L’Isthme de Miquelon-Langlade et le Grand Barachois
A l’Ouest les petites collines, constituées uniquement de sable fin, sont appelées localement «Buttereaux». Ils se sont vraisemblablement formés à la fin de la dernière glaciation alors que le niveau de la mer était inférieur au niveau actuel, étant donné l’énorme quantité d’eau encore immobilisée dans les glaciers, plus au nord. On peut se représenter la scène ainsi : une dune, très large, ce qui est vraisemblable étant donné la faible profondeur; le sable, déplacé par le vent, a fini par s’accumuler en buttereaux, bientôt fixés par une végétation adaptée, Sabline, Spartine, Oyats etc.
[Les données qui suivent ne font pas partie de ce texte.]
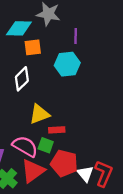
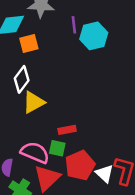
cyan hexagon: (67, 64) -> (94, 36), moved
yellow triangle: (39, 114) -> (33, 102), moved
red pentagon: (64, 163) -> (80, 165), turned -30

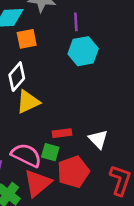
cyan hexagon: (94, 36) -> (83, 51), moved
white triangle: (105, 173) -> (98, 139), moved

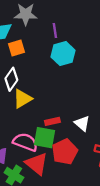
green square: (50, 152) -> (44, 138), size x1.5
red triangle: (37, 183) -> (37, 164), turned -35

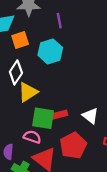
cyan hexagon: (63, 54) -> (50, 51), moved
green square: (44, 138) -> (43, 118), moved
pink semicircle: (25, 142) -> (32, 137), size x0.7

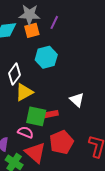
purple line: (59, 21) -> (54, 22), moved, turned 32
orange square: (20, 40) -> (32, 30), moved
white triangle: (90, 116) -> (77, 100), moved

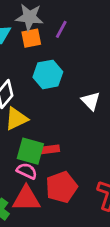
white triangle: (77, 100) -> (91, 101), moved
pink semicircle: (26, 132) -> (27, 171), moved
red triangle: (35, 153) -> (26, 199), turned -45

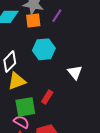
red rectangle: (50, 149) -> (47, 97), moved, turned -56
green square: (30, 151) -> (25, 107), turned -30

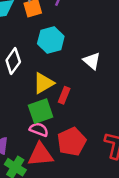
yellow triangle: (17, 81) -> (43, 83), moved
Les buttereaux ont connu de nombreuses fluctuations, périodes d’érosion, et période d’apport de sable. L’époque actuelle est caractérisée par une érosion très importante qui menace de disparition la partie Nord. Pour essayer de remédier à cet état de chose, des travaux ont été entrepris depuis quelques années qui consistent à créer un «piège à sable» et ainsi tenter de «reprofiler» la dune à l’Ouest des buttereaux. L’érosion est également évidente à l’Est, notamment lors de forts vents de Nord-est en période de grande marée. La route, construite comme une «digue» depuis quelques années, le long de la côte, y a porté remède, sur environ les 2/3 de la côte.
Le Grand Barachois, inséré entre les deux bras de l’Isthme, est une lagune peu profonde parsemée de bancs de sable localisés dans sa partie sud-est et qui découvrent à marée basse. La profondeur, encore moindre dans sa partie Ouest, permet d’exposer une large plage de sable fin.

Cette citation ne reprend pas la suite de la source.